■ Goal of the exercise
Number of lines below with the word "hair": give it and nothing more.

START Data for processing

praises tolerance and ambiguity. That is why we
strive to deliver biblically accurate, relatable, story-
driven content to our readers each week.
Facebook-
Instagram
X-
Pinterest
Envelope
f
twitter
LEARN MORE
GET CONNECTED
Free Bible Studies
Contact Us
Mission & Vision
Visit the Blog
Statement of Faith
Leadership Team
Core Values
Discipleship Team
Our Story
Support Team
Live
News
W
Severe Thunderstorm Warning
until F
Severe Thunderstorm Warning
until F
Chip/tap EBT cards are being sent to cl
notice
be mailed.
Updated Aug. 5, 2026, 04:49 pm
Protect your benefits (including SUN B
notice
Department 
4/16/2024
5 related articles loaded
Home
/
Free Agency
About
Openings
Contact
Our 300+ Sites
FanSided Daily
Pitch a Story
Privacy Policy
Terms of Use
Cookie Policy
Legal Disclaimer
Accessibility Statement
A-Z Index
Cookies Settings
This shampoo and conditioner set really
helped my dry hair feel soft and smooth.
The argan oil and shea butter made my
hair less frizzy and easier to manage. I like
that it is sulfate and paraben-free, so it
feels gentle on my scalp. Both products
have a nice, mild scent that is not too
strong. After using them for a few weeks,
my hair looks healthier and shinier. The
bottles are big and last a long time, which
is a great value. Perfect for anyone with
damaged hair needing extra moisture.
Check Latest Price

END Data for processing
START Data for processing

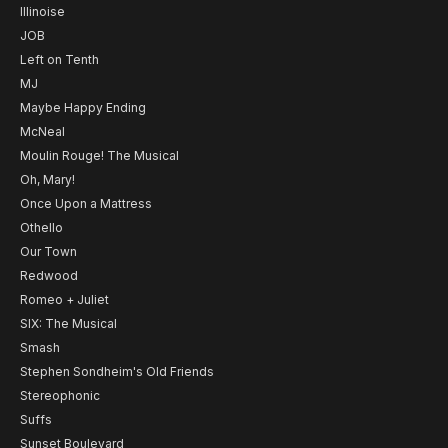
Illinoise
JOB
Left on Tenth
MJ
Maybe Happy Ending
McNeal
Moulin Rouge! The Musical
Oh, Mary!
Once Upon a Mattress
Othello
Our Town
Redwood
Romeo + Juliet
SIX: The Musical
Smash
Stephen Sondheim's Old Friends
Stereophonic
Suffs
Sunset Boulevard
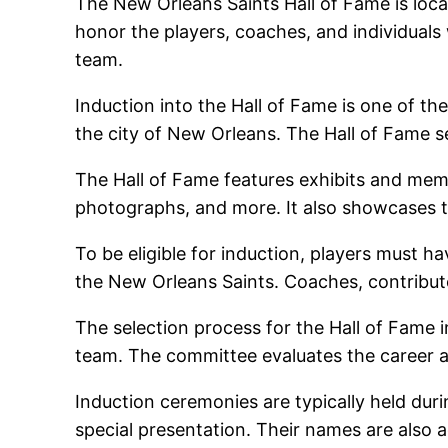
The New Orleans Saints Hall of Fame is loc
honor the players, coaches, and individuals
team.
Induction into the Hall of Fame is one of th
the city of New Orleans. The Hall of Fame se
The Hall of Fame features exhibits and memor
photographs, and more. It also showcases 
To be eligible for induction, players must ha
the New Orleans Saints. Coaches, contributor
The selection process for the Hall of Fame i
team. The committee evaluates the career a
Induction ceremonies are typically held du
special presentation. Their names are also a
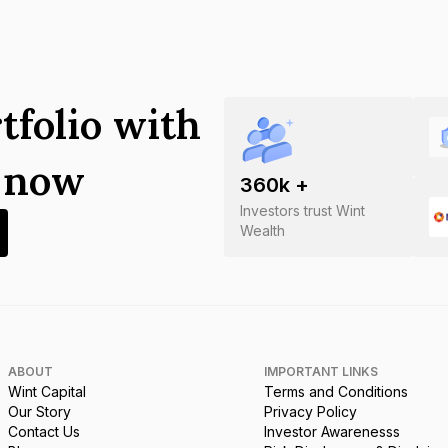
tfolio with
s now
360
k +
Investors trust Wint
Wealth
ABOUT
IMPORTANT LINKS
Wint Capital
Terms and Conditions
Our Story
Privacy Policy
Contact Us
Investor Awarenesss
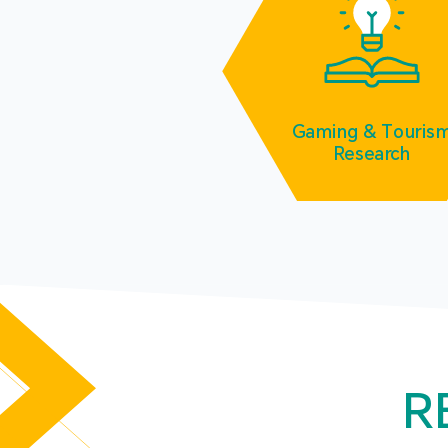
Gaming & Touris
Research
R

END Data for processing
START Data for processing

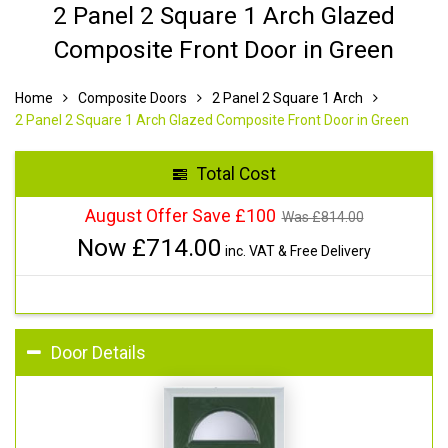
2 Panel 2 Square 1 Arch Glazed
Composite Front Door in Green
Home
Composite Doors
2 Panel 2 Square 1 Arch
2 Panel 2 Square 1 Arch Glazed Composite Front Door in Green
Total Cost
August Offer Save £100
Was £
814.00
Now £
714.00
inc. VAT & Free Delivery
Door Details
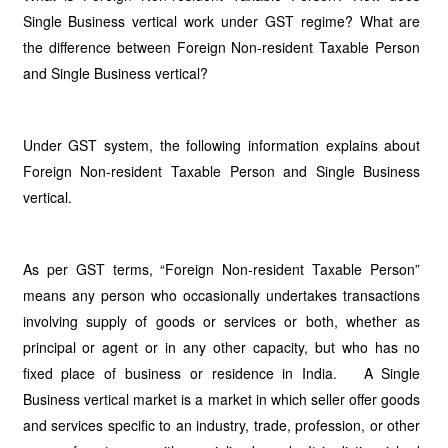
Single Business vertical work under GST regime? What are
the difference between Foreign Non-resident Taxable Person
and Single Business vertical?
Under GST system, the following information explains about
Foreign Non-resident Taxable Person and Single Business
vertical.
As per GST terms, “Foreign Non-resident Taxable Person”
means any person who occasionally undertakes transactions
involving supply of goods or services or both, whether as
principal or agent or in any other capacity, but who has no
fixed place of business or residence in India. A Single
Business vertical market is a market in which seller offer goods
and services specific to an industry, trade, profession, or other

END Data for processing

■ Answer box
4